De bosroos (Rosa arvensis) is een struik die behoort tot de rozenfamilie (Rosaceae). De bosroos komt van nature voor in Europa. In Nederland is de roos zeldzaam en komt in het wild alleen voor in Zuid-Limburg. Uit de bosroos zijn door veredeling onder meer de ramblerrozen verkregen.
De struik wordt 0,5-2 m hoog en heeft liggende of windend-opstijgende takken met gekromde doorns. De grondrakende takken kunnen gemakkelijk gaan wortelen. De onevengeveerde samengestelde bladeren zijn blauwgroen en hebben meestal zeven deelblaadjes. De deelblaadjes zijn langwerpig-eirond en hebben een gezaagde rand. Aan de voet van de bladsteel zitten gaafrandige steunblaadjes.
De bosroos bloeit in juni en juli met geurende, witte, 3-4 cm grote bloemen. De bloeiwijze is een tuil die uit één tot drie bloemen bestaat. De stijlen zijn vergroeid tot een zuiltje.

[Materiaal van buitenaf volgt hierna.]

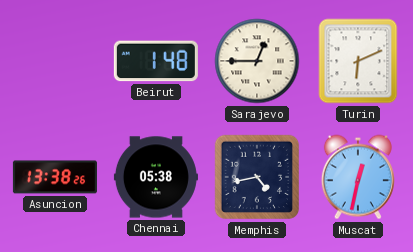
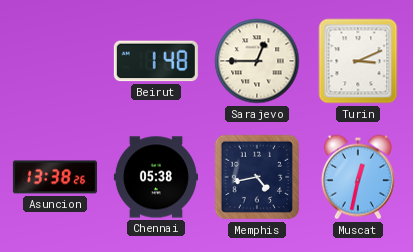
Turin: 6:11 -> 3:11
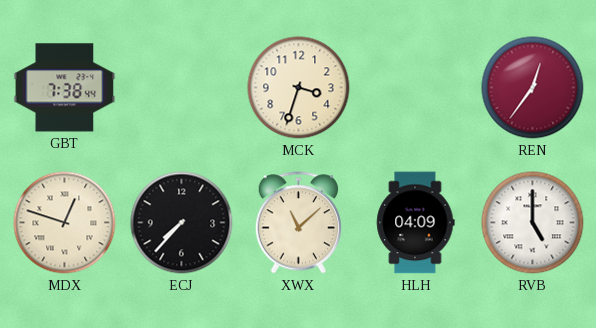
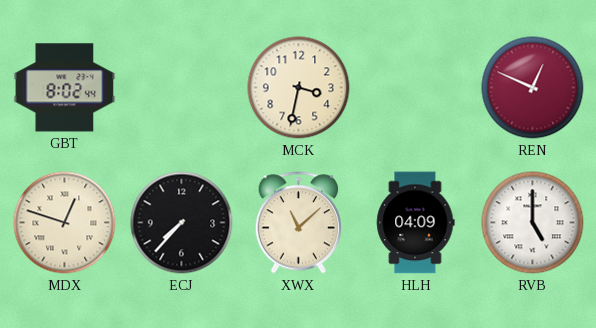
GBT: 7:38 -> 8:02
MCK: 3:33 -> 3:32
REN: 12:36 -> 12:49
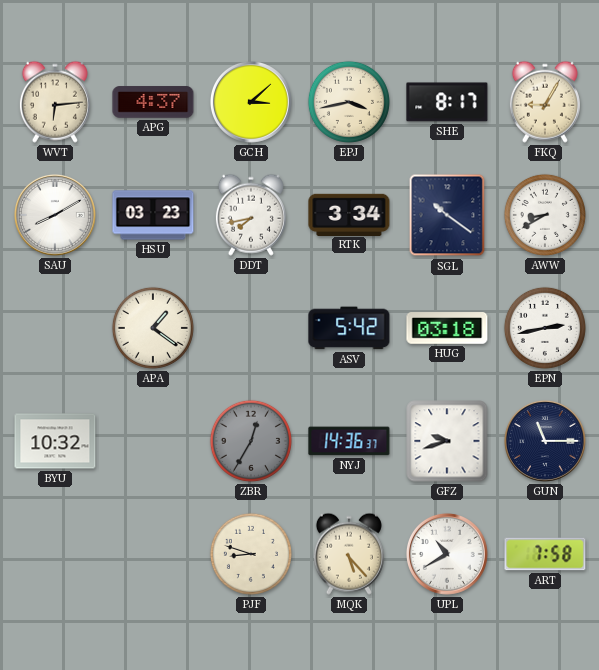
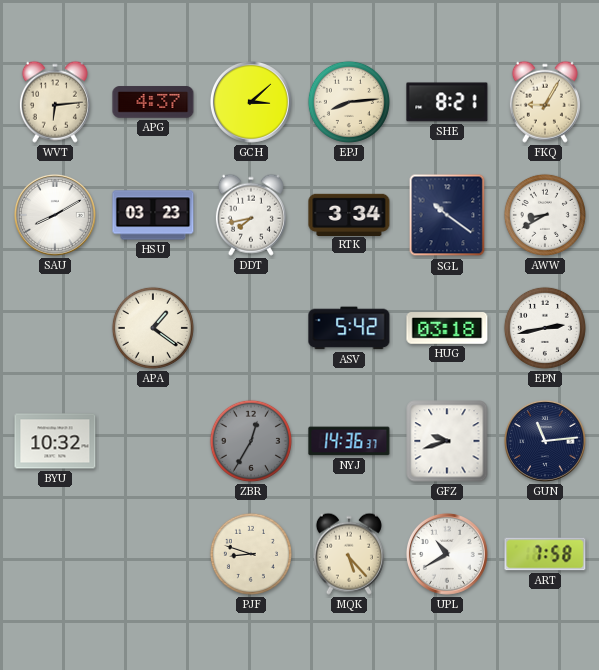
EPJ: 3:43 -> 8:14
SHE: 8:17 -> 8:21
GUN: 11:15 -> 11:14
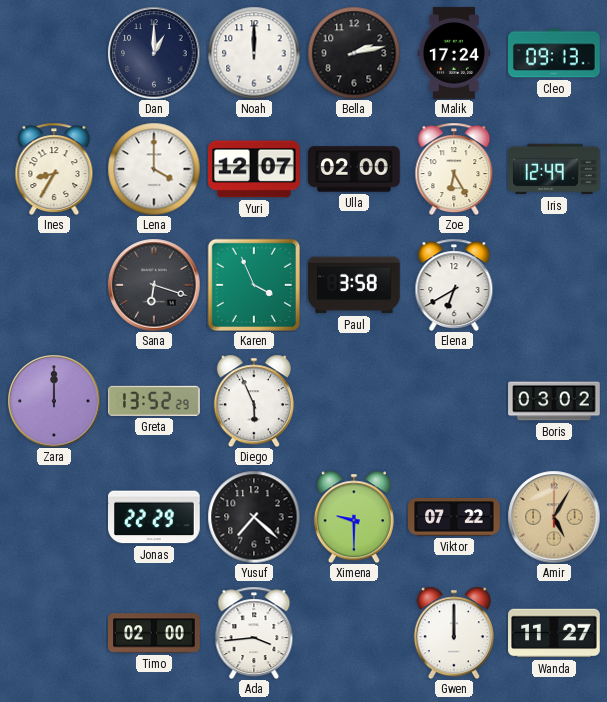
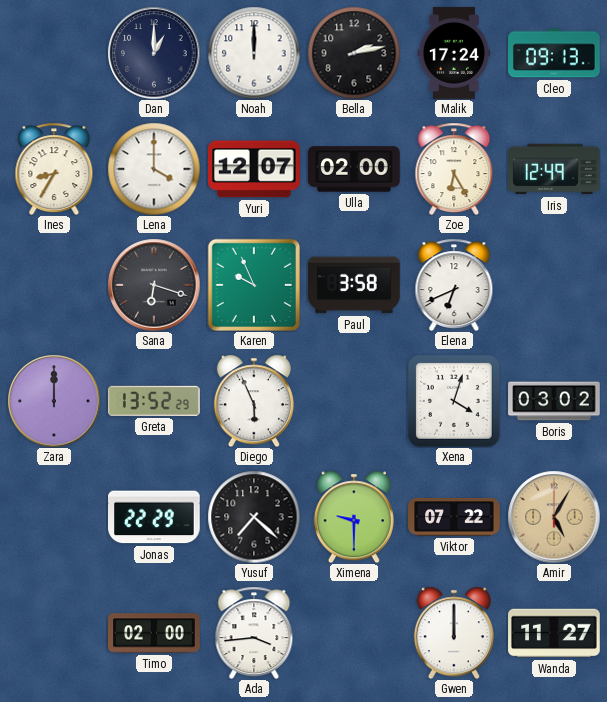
Karen: 3:56 -> 9:56
Elena: 6:40 -> 6:41
Xena: none -> 4:03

Van augustus tot oktober zitten aan de struik de rozenbottels. De vrucht is een bol- tot eivormige, 1-1,5 cm lange, rode rozenbottel. De zaden worden door vogels en kleine zoogdieren verspreid.
De struik komt voor langs bosranden en heggen op vochtige, voedselrijke en meestal kalkhoudende grond.
De bosroos is een kensoort voor de associatie van hazelaar en purperorchis (Orchio-Cornetum).